According to Cloudflare, the leakage can include HTTP headers, chunks of POST data (perhaps containing passwords), JSON for API calls, URI parameters, cookies and other sensitive information used for authentication (such as API keys and OAuth tokens). An HTTP request to a Cloudflare web site that was vulnerable could reveal information from other unrelated Cloudflare sites.
Just to reassure the readers and not be alarmist, there is no evidence of anyone having exploiting what happened. Before public exposure, Cloudflare worked in proximity with search engines companies to ensure memory was scrubbed from search engine caches from a list of 161 domains they had identified.
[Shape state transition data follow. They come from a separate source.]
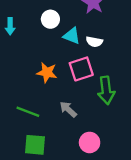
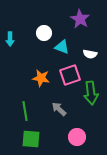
white semicircle: (94, 42) -> (90, 54), moved
green line: (28, 112) -> (25, 111), turned 60

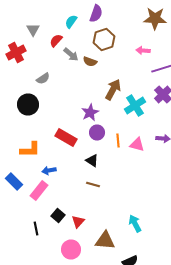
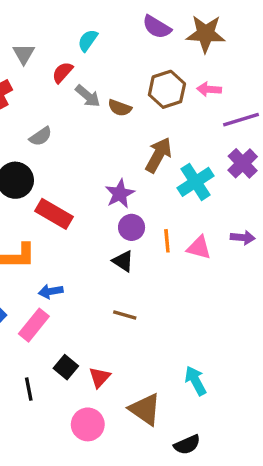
purple semicircle: (96, 14) -> (157, 27), moved, turned 102
brown star: (155, 18) -> (206, 34), moved
brown hexagon: (104, 40) -> (167, 89), moved
red rectangle: (66, 138) -> (54, 214), moved
black triangle: (92, 160) -> (123, 261), moved
brown triangle: (105, 240) -> (145, 409), turned 30

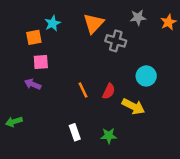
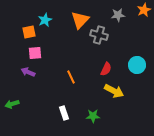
orange star: (168, 22) -> (144, 10), moved
cyan circle: (146, 76) -> (137, 65), moved
red semicircle: (109, 91) -> (106, 69), moved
cloudflare: Cloudflare Reverse Proxies are Dumping Uninitialized Memory
https://bugs.chromium.org/p/project-zero/issues/detail?id=1139
Tomi Engdahl says:
Cloudflare Finds No Evidence of “Cloudbleed” Exploitation
http://www.securityweek.com/cloudflare-finds-no-evidence-cloudbleed-exploitation
Cloudflare informed customers on Wednesday that it has found no evidence of the recently discovered memory leak being exploited for malicious purposes before it was patched.
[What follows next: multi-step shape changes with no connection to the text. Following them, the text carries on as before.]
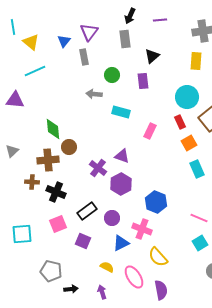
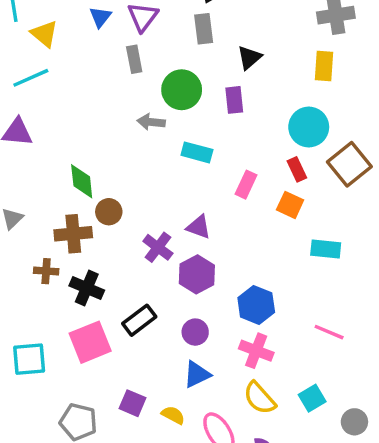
blue triangle: (64, 41) -> (100, 17), moved
cyan line: (35, 71) -> (31, 78), moved
green circle: (112, 75) -> (182, 90), size x1.5
orange square: (189, 143) -> (290, 205), moved, turned -35
cyan rectangle: (197, 169) -> (326, 249), turned -60
purple circle: (112, 218) -> (195, 332), moved
pink square: (58, 224) -> (90, 342), size x1.4
pink cross: (142, 229) -> (256, 351), moved
purple square: (83, 241) -> (133, 403), moved
cyan square: (200, 243) -> (312, 398), moved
The bug was discovered on February 17 by Google Project Zero researcher Tavis Ormandy. The expert jokingly considered the idea of calling it “Cloudbleed” due to some similarities to HeartBleed and the name stuck.
Cloudflare determined that the bug caused its edge servers to run past the end of a buffer and return memory that contained potentially sensitive information, including cookies and authentication tokens. Ormandy also found that the leaked data included passwords, encryption keys, private messages from dating sites, chat messages, IP addresses and HTTPS requests.
The flaw was introduced in September 2016, but it had the greatest impact between February 13 and February 18, when one in every 3.3 million requests going through Cloudflare’s systems may have resulted in memory leakage.
In a lengthy blog post published on Wednesday, Cloudflare co-founder and CEO Matthew Prince said that while this was “an extremely serious bug” with a potentially massive impact, an analysis of the logs had turned up no evidence of malicious exploitation. Prince also pointed out that a vast majority of customers were not impacted.
Quantifying the Impact of “Cloudbleed”
https://blog.cloudflare.com/quantifying-the-impact-of-cloudbleed/
The summary is that, while the bug was very bad and had the potential to be much worse, based on our analysis so far: 1) we have found no evidence based on our logs that the bug was maliciously exploited before it was patched; 2) the vast majority of Cloudflare customers had no data leaked; 3) after a review of tens of thousands of pages of leaked data from search engine caches, we have found a large number of instances of leaked internal Cloudflare headers and customer cookies, but we have not found any instances of passwords, credit card numbers, or health records; and 4) our review is ongoing.